From magnetic order to valence-change crossover in EuPd$_2$(Si$_{1-x}$Ge$_x$)$_2$ using He-gas pressure

TL;DR

This study investigates how magnetic order and valence states in EuPd$_2$(Si$_{1-x}$Ge$_x$)$_2$ evolve under pressure and Ge substitution, revealing a strong pressure dependence of valence crossover and a transition from magnetic to intermediate-valence states.

Contribution

It provides new insights into the pressure-induced valence and magnetic state transitions in Eu-based intermetallic compounds with Ge substitution.

Findings

Valence-change crossover around 160 K at ambient pressure for x=0.

Strong pressure dependence of the valence crossover temperature, d$T'_V$/d$p$ = (80 ± 10) K/GPa.
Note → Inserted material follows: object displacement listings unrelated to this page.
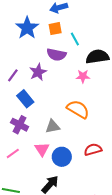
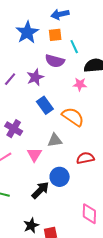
blue rectangle: (25, 99) -> (45, 105), moved
gray triangle: (53, 127) -> (55, 140), moved
blue circle: (62, 157) -> (60, 177), moved

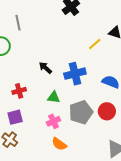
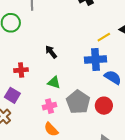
blue cross: (75, 74) -> (95, 59), moved
gray pentagon: (81, 112) -> (78, 102), turned -30
purple square: (15, 117) -> (12, 95), turned 35

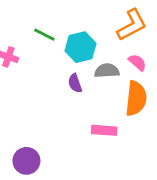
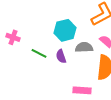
green line: (44, 35) -> (39, 53), moved

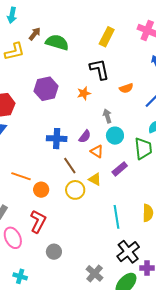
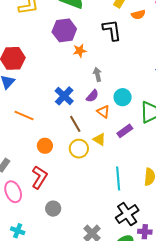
orange semicircle: (126, 88) -> (138, 15), moved
purple hexagon: (46, 89) -> (64, 30), moved
orange star: (84, 93) -> (80, 51), moved
gray arrow: (107, 116) -> (97, 74), moved
blue cross: (57, 139) -> (64, 96), turned 36
orange line: (21, 176) -> (24, 115), moved

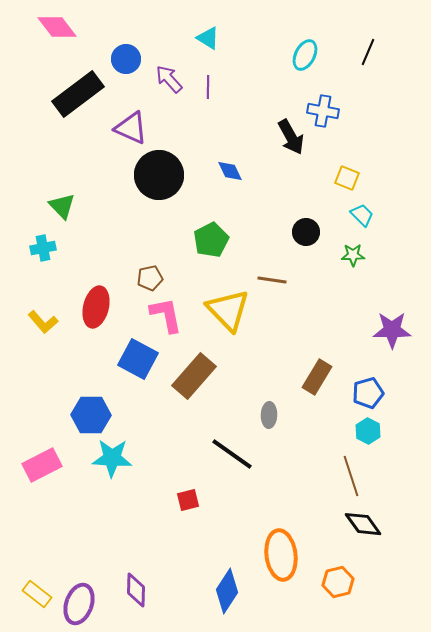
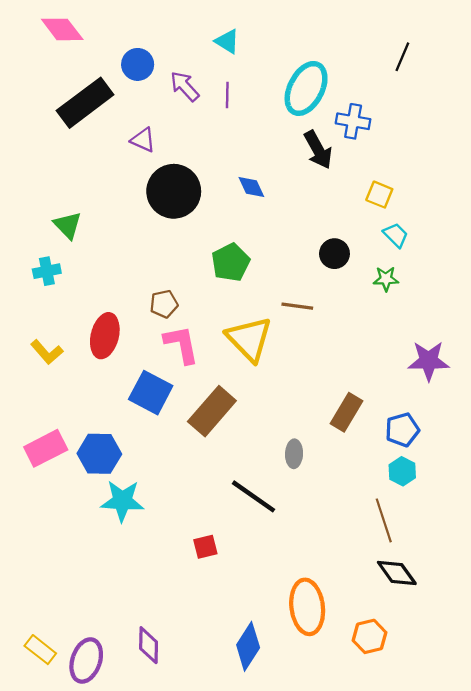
cyan ellipse: (305, 55) -> (306, 88), moved, size x1.6
purple triangle: (131, 128) -> (143, 140), size x0.7
pink rectangle: (42, 465) -> (46, 448), moved

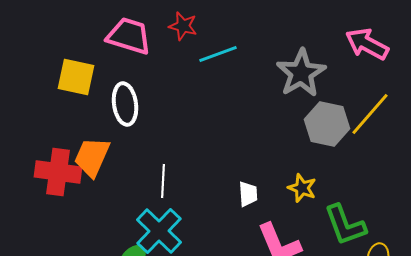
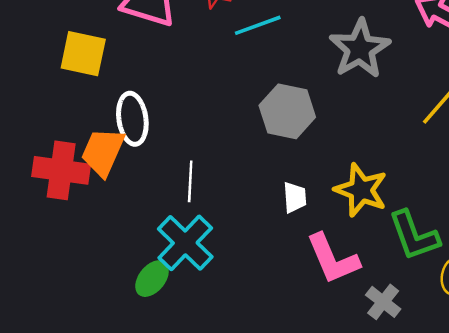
white ellipse: (125, 104) -> (132, 119), moved
gray hexagon: (327, 124) -> (287, 111), moved
yellow star: (302, 188) -> (361, 190), size x1.5

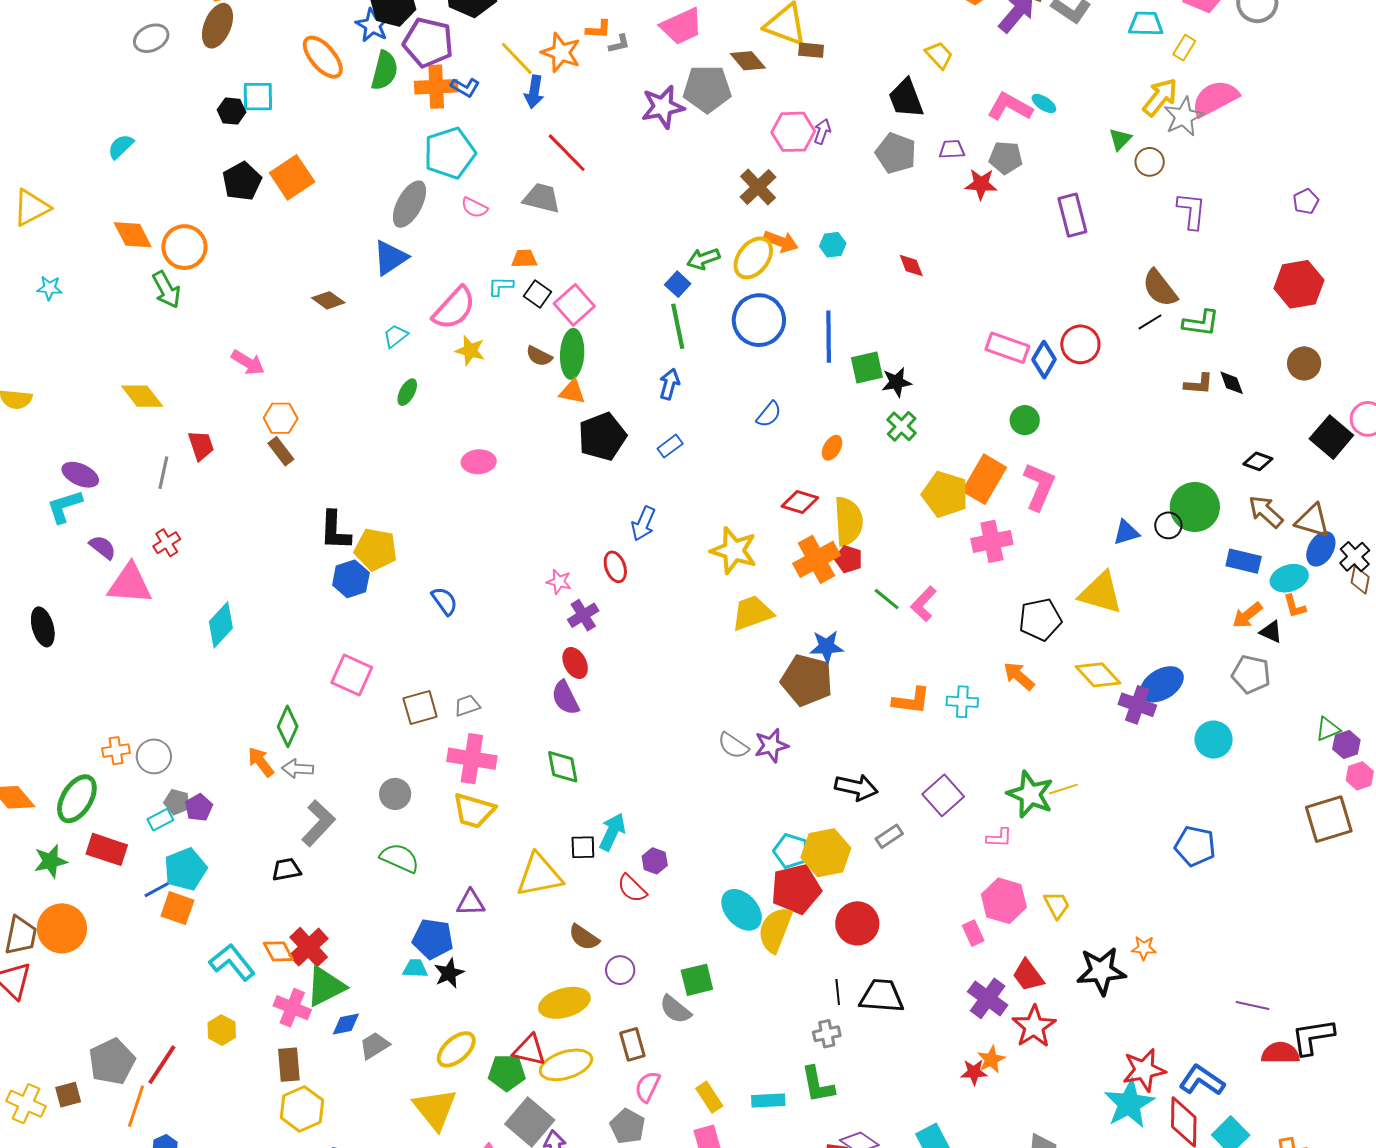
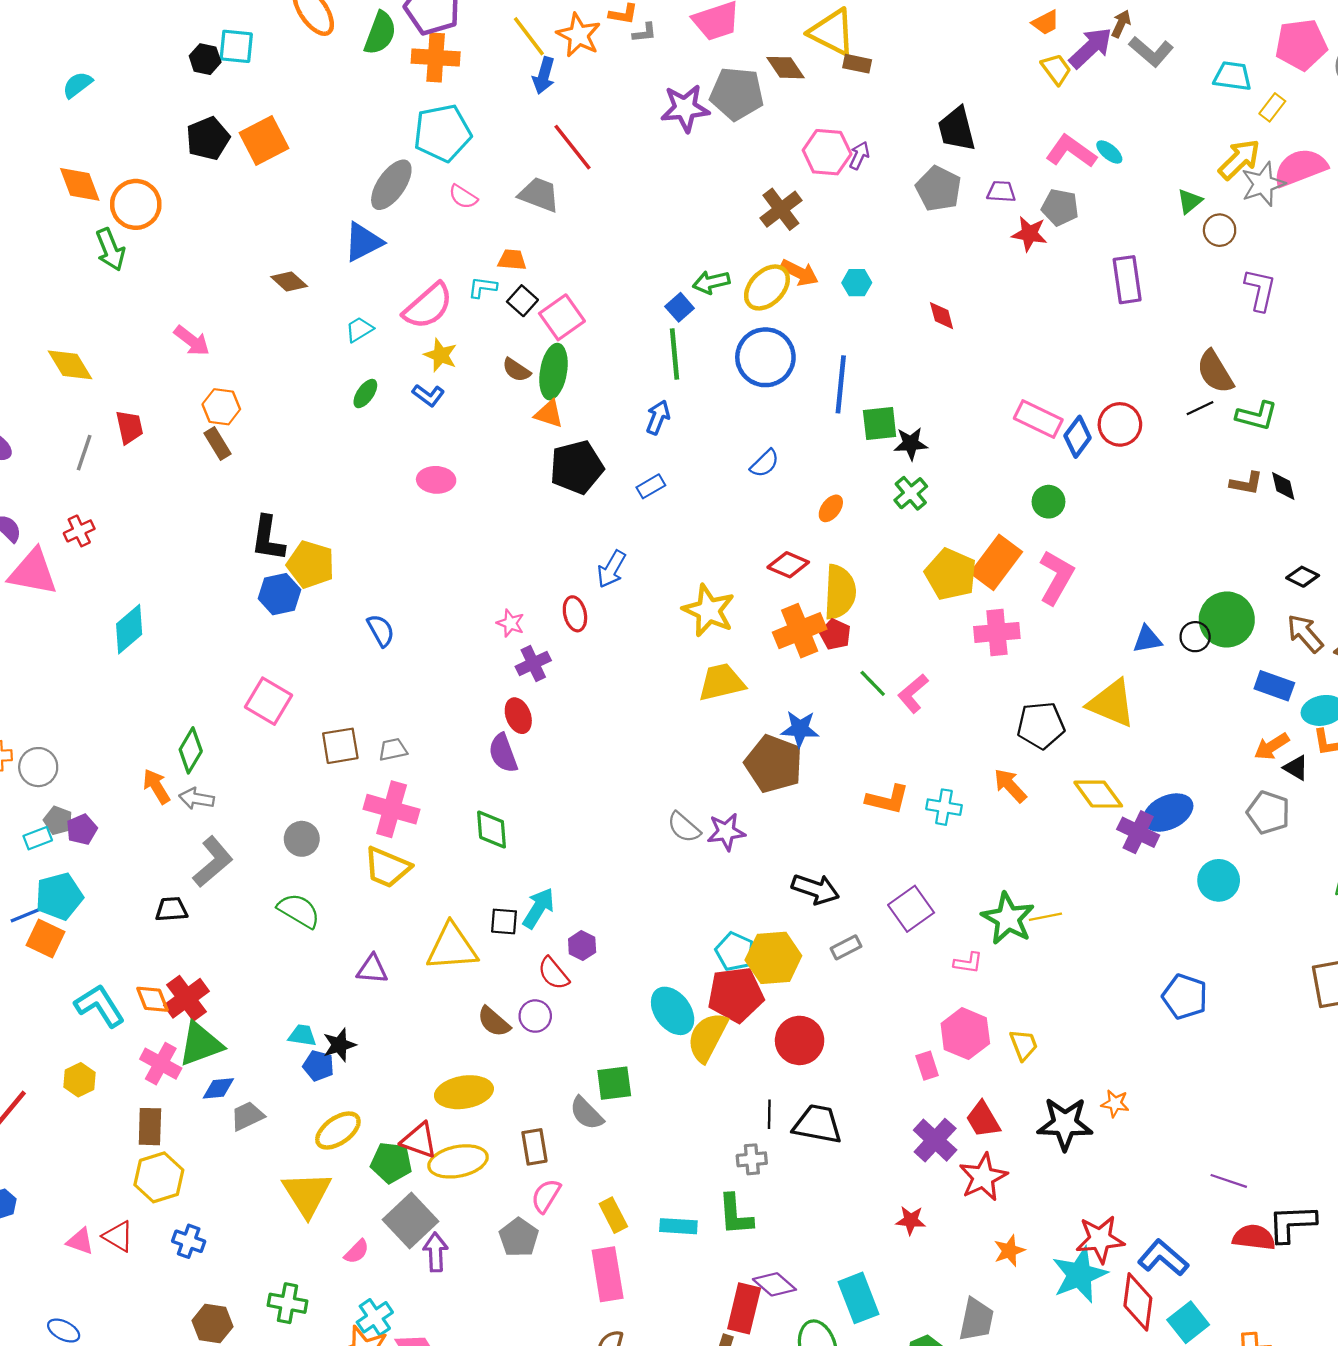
yellow trapezoid: (939, 55) -> (1056, 69), moved
blue L-shape: (465, 87) -> (428, 395), moved
blue pentagon: (433, 939) -> (318, 1066), moved, size x0.7
purple circle: (620, 970) -> (535, 1016), moved
orange star: (991, 1060) -> (1009, 1251), moved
Transition from antiferromagnetic order to intermediate-valence state with small applied pressure.

Abstract

We present results of magnetic susceptibility and thermal expansion measurements performed on high-quality single crystals of EuPd$_2$(Si$_{1-x}$Ge$_x$)$_2$ for 0 $\leq$ x $\leq$ 0.2 and temperatures 2 K $\leq T \leq$ 300 K. Data were taken at ambient pressure and finite He-gas pressure $p$ $\leq$ 0.5 GPa. For x = 0 and ambient pressure we observe a pronounced valence-change crossover centred around $T'_V$ $\approx$ 160 K with a non-magnetic ground state. This valence-change crossover is characterized by an extraordinarily strong pressure dependence of d$T'_V$ /d$p$ = (80 $\pm 10)$ K/GPa. We observe a shift of $T'_V$ to lower temperatures with increasing Ge-concentration, reaching $T'_V$ $\approx$ 90 K for x = 0.1, while still showing a non-magnetic ground state. Remarkably, on further increasing x to 0.2 we find a stable Eu$^{(2+\delta)+}$ valence with long-range antiferromagnetic order below $T_N$ = (47.5 $\pm$ 0.1) K, reflecting a close competition between two energy scales in this system. In fact, by the application of hydrostatic pressure as small as 0.1 GPa, the ground state of this system can be changed from long-range antiferromagnetic order for $p$ $<$ 0.1 GPa to an intermediate-valence state for $p$ $\geq$ 0.1 GPa.